What is debt Consolidation? Debt consolidation also known as credit counselling is basically taking out a single loan to cover the costs of multiple loans. This allows those who are in debt to reduce their multiple payments into one lump payment in the hopes of reducing stress and making the bill more bearable. This is often done through a series of lower interest rate yielding secure and fixed interest, as well as the simple convenience of only footing a single bill rather than several. By way of debt consolidation, those in debt are able to feel less stressed and more in control of their lives, allowing themselves to have only one debt repayment bill is allowing them to have their lives back from the stress of debt.
How Does Debt Consolidation Affect Your Credit scores?
A debt consolidation loan does affect your credit rating, both in a positive and a negative way. There is really just one thing in consolidation that can make your credit go down. This is the fact that many plans that debt consolidation companies make for their clients involves “settling” the debts. Settling a debt means that they bargain with your creditor to find a way so that you only have to pay a fraction of what you would have had to pay otherwise. Unfortunately, if they succeed and you don’t have to pay as much as otherwise, this shows up on your credit report as a settled debt, which any future creditor could take to mean that you were unable to pay. However, this will vanish from your credit report in a short time, and is not permanent.
Otherwise, debt consolidation can have only positive effects on your credit report. First and foremost, your debt will be reduced and possibly eliminated through it. Also, you will eliminate any other lines of credit, if you choose to do so, which alone can have a positive effect on your credit score. You even will get a huge amount of assistance for bettering your credit score in ways beyond debt because most debt consolidation companies give out free assistance and counseling services.
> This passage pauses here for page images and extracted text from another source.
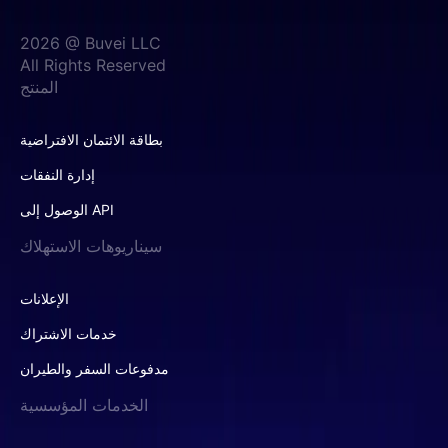
2026 @ Buvei LLC
All Rights Reserved
المنتج
بطاقة الائتمان الافتراضية
إدارة النفقات
الوصول إلى API
سيناريوهات الاستهلاك
الإعلانات
خدمات الاشتراك
مدفوعات السفر والطيران
الخدمات المؤسسية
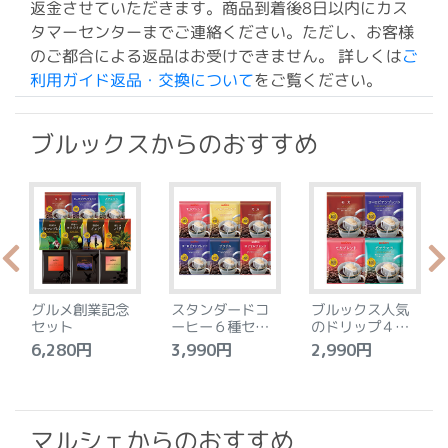
返金させていただきます。商品到着後8日以内にカス
タマーセンターまでご連絡ください。ただし、お客様
のご都合による返品はお受けできません。 詳しくは
ご
利用ガイド返品・交換について
をご覧ください。
ブルックスからのおすすめ
グルメ創業記念
スタンダードコ
ブルックス人気
セット
ーヒー６種セッ
のドリップ４種
ト
セット
6,280円
3,990円
2,990円
4
マルシェからのおすすめ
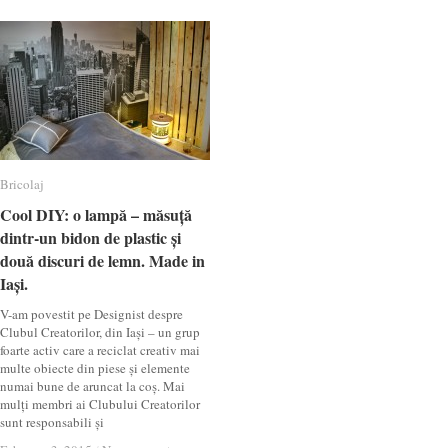
Bricolaj
Bricolaj
Cool DIY: o lampă – măsuță
Cool DIY: o lampă – măsuță
dintr-un bidon de plastic și
dintr-un bidon de plastic și
două discuri de lemn. Made in
două discuri de lemn. Made in
Iași.
Iași.
V-am povestit pe Designist despre
Clubul Creatorilor, din Iași – un grup
foarte activ care a reciclat creativ mai
multe obiecte din piese și elemente
numai bune de aruncat la coș. Mai
mulți membri ai Clubului Creatorilor
sunt responsabili și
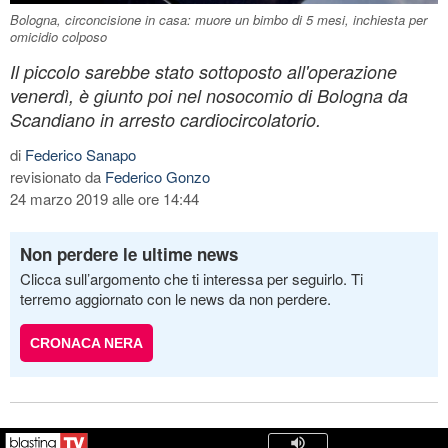
Bologna, circoncisione in casa: muore un bimbo di 5 mesi, inchiesta per
omicidio colposo
Il piccolo sarebbe stato sottoposto all'operazione
venerdì, è giunto poi nel nosocomio di Bologna da
Scandiano in arresto cardiocircolatorio.
di
Federico Sanapo
revisionato da
Federico Gonzo
24 marzo 2019 alle ore 14:44
Non perdere le ultime news
Clicca sull’argomento che ti interessa per seguirlo. Ti
terremo aggiornato con le news da non perdere.
CRONACA NERA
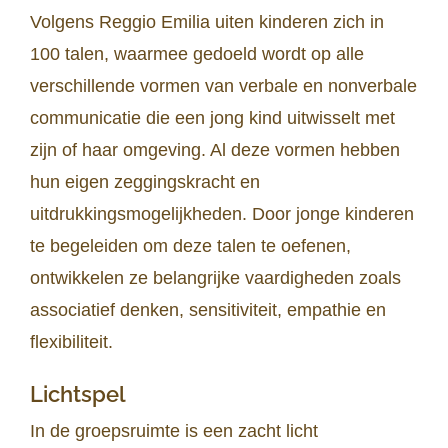
Volgens Reggio Emilia uiten kinderen zich in
100 talen, waarmee gedoeld wordt op alle
verschillende vormen van verbale en nonverbale
communicatie die een jong kind uitwisselt met
zijn of haar omgeving. Al deze vormen hebben
hun eigen zeggingskracht en
uitdrukkingsmogelijkheden. Door jonge kinderen
te begeleiden om deze talen te oefenen,
ontwikkelen ze belangrijke vaardigheden zoals
associatief denken, sensitiviteit, empathie en
flexibiliteit.
Lichtspel
In de groepsruimte is een zacht licht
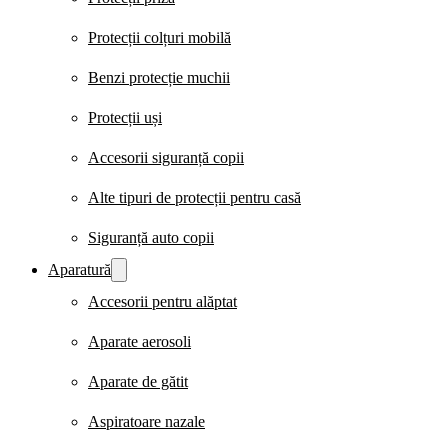
Protecții colțuri mobilă
Benzi protecție muchii
Protecții uși
Accesorii siguranță copii
Alte tipuri de protecții pentru casă
Siguranță auto copii
Aparatură
Accesorii pentru alăptat
Aparate aerosoli
Aparate de gătit
Aspiratoare nazale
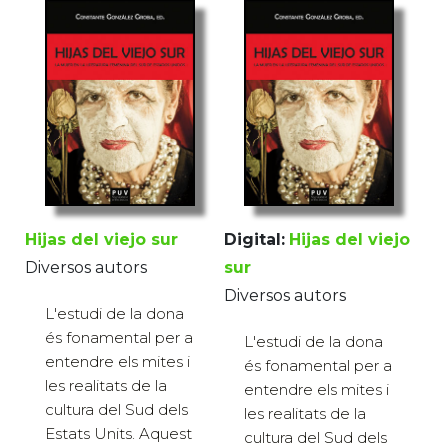
Hijas del viejo sur
Digital:
Hijas del viejo
Diversos autors
sur
Diversos autors
L'estudi de la dona
és fonamental per a
L'estudi de la dona
entendre els mites i
és fonamental per a
les realitats de la
entendre els mites i
cultura del Sud dels
les realitats de la
Estats Units. Aquest
cultura del Sud dels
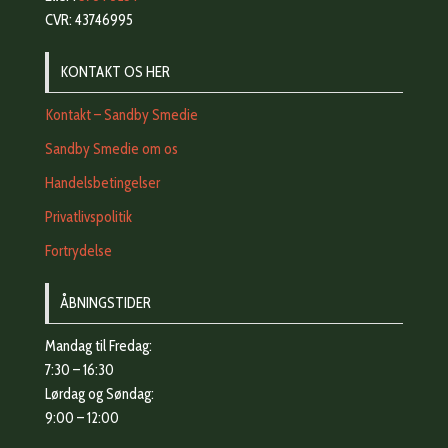
CVR: 43746995
KONTAKT OS HER
Kontakt – Sandby Smedie
Sandby Smedie om os
Handelsbetingelser
Privatlivspolitik
Fortrydelse
ÅBNINGSTIDER
Mandag til Fredag:
7:30 – 16:30
Lørdag og Søndag:
9:00 – 12:00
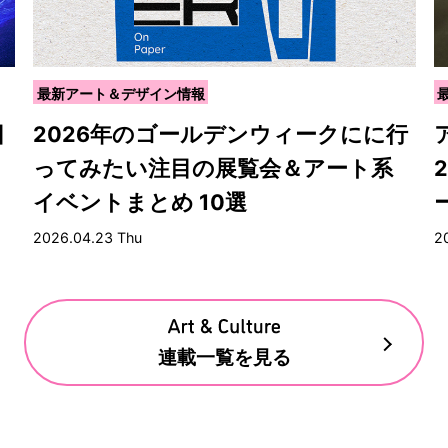
最新アート＆デザイン情報
目
2026年のゴールデンウィークにに行
ってみたい注目の展覧会＆アート系
イベントまとめ 10選
2026.04.23 Thu
2
連載一覧を見る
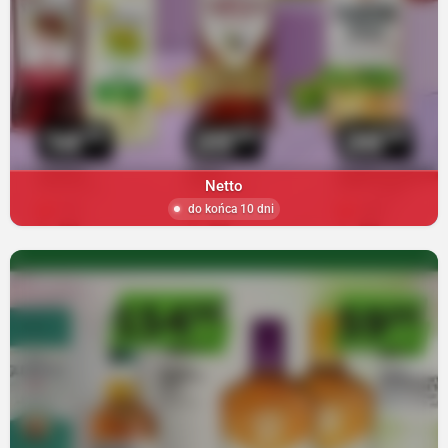
Netto
do końca 10 dni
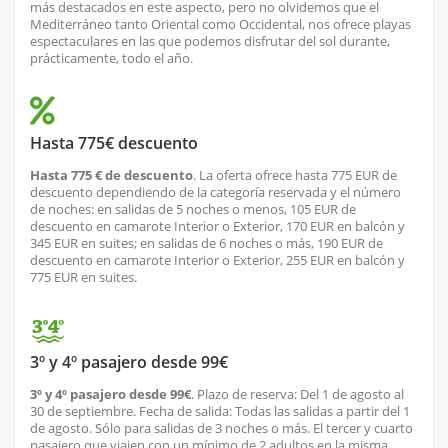
más destacados en este aspecto, pero no olvidemos que el
Mediterráneo tanto Oriental como Occidental, nos ofrece playas
espectaculares en las que podemos disfrutar del sol durante,
prácticamente, todo el año.
Hasta 775€ descuento
Hasta 775 € de descuento
. La oferta ofrece hasta 775 EUR de
descuento dependiendo de la categoría reservada y el número
de noches: en salidas de 5 noches o menos, 105 EUR de
descuento en camarote Interior o Exterior, 170 EUR en balcón y
345 EUR en suites; en salidas de 6 noches o más, 190 EUR de
descuento en camarote Interior o Exterior, 255 EUR en balcón y
775 EUR en suites.
3º y 4º pasajero desde 99€
3º y 4º pasajero desde 99€
. Plazo de reserva: Del 1 de agosto al
30 de septiembre. Fecha de salida: Todas las salidas a partir del 1
de agosto. Sólo para salidas de 3 noches o más. El tercer y cuarto
pasajero que viajen con un mínimo de 2 adultos en la misma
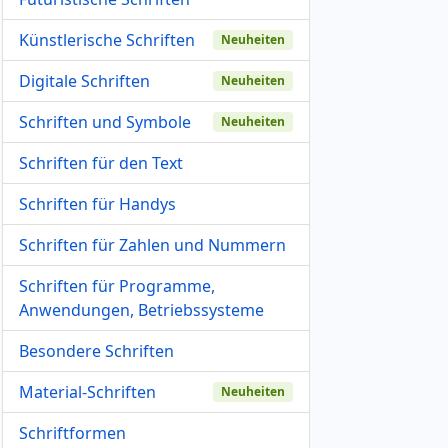
Künstlerische Schriften
Neuheiten
Digitale Schriften
Neuheiten
Schriften und Symbole
Neuheiten
Schriften für den Text
Schriften für Handys
Schriften für Zahlen und Nummern
Schriften für Programme,
Anwendungen, Betriebssysteme
Besondere Schriften
Material-Schriften
Neuheiten
Schriftformen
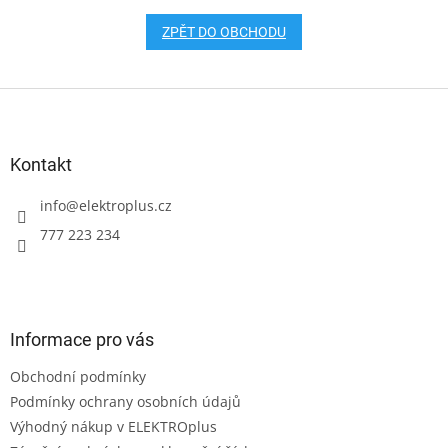
ZPĚT DO OBCHODU
Z
á
p
a
Kontakt
t
í
info
@
elektroplus.cz
777 223 234
Informace pro vás
Obchodní podmínky
Podmínky ochrany osobních údajů
Výhodný nákup v ELEKTROplus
Beyond what is mentioned above, your credit score will not really change. The single biggest factor will remain completely stable: your debt to income ratio, as you are just consolidating in the beginning. Furthermore, even if the company chooses to settle your debts, your credit score won’t take too much of a beating, as everything else will help it out. It should at least be a wash for your credit score, if it doesn’t improve.
See also : Mortgages for Single Mother With Bad Credit
By the way, by researching and comparing the best debt consolidation companies in the market, you will be able to determine the one that meet your specific financial situation, plus the cheaper interest rates offered. However, it is advisable to use an accredited and trusted debt counselor before you make a decision, this will save you time through specialized advice from an experienced debt counselor and money to get better results over a shorter period of time.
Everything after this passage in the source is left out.